For the fine-tuning we are going to use the `pooled_output` array.

## Define the model

Here we create a very simple fine-tuned model, with the preprocessing model, the selected BERT model, one Dense and a Dropout layer. The parameter to the Dropout layer can be increased to make the model more robust.


In [None]:
def build_classifier_model():
    text_input = tf.keras.layers.Input(shape=(), dtype=tf.string, name='text')
    preprocessing_layer = hub.KerasLayer(tfhub_handle_preprocess, name='preprocessing')
    encoder_inputs = preprocessing_layer(text_input)
    encoder = hub.KerasLayer(tfhub_handle_encoder, trainable=True, name='BERT_encoder')
    outputs = encoder(encoder_inputs)
    net = outputs['pooled_output']
    net = tf.keras.layers.Dropout(0.1)(net)
    net = tf.keras.layers.Dense(1, activation=None, name='classifier')(net)
    return tf.keras.Model(text_input, net)

Let's check that the model runs with the output of the preprocessing model.

In [None]:
classifier_model = build_classifier_model()
bert_raw_result = classifier_model(tf.constant(test_text))
print(tf.sigmoid(bert_raw_result))

The output is meaningless, because the model has not been trained yet but it verifies that the model runs with the preprocessing.

Let's take a look at the model's structure.

In [None]:
tf.keras.utils.plot_model(classifier_model)

***
## Model training
We now have all the pieces to train a model, including the preprocessing module, BERT encoder, data, and classifier.
***

### Loss function

Since this is a binary classification problem (that is, there are only two outcomes, "positive" and "negative", we'll use `losses.BinaryCrossEntropy` loss function.
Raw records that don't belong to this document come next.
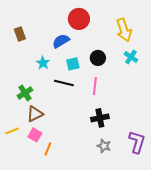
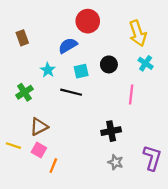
pink line: (95, 86) -> (131, 94), moved
green cross: (25, 93) -> (24, 92), moved
yellow line: (12, 131) -> (13, 146), turned 40

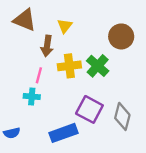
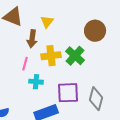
cyan cross: (32, 96) -> (36, 82), moved
purple square: (89, 109) -> (68, 93), turned -30

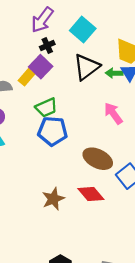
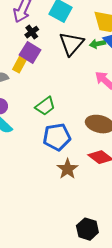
green trapezoid: (46, 108) -> (45, 106), moved
blue pentagon: (53, 131) -> (57, 137), moved

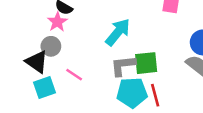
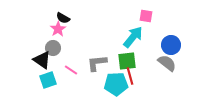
cyan arrow: (118, 32) -> (133, 37), moved
gray L-shape: (123, 66) -> (97, 63), moved
red line: (155, 95) -> (130, 76), moved

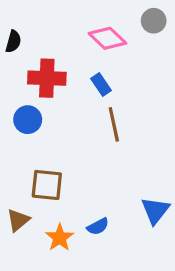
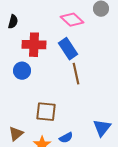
blue rectangle: (101, 85) -> (68, 49), size x1.5
brown square: (47, 185) -> (46, 112), moved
A problem with several possible outcomes, such as an intent identification problem, would use categorical cross entropy.
Similarly, the metric should be "binary accuracy", rather than "accuracy".
Cross-entropy estimates the loss by scoring the average difference between the actual and predicted probability distributions for all classes.


In [None]:
loss = tf.keras.losses.BinaryCrossentropy(from_logits=True)

metrics = tf.metrics.BinaryAccuracy()

### Optimizer

For fine-tuning, we'll use the same optimizer that BERT was originally trained with: the "Adaptive Moments" (Adam). Adam is popular because it is fast and efficient.

In line with the BERT paper, the initial learning rate is smaller for fine-tuning (best of 5e-5, 3e-5, 2e-5). BERT generally does best with very small learning rates for fine-tuning.

In [None]:
epochs = 15

steps_per_epoch = tf.data.experimental.cardinality(train_ds).numpy()
print(steps_per_epoch)

num_train_steps = steps_per_epoch * epochs
# a linear warmup phase over the first 10%
num_warmup_steps = int(0.1*num_train_steps)

init_lr = 3e-5 

optimizer = optimization.create_optimizer(init_lr=init_lr,
                                          num_train_steps=num_train_steps,
                                          num_warmup_steps=num_warmup_steps,
                                          optimizer_type='adamw')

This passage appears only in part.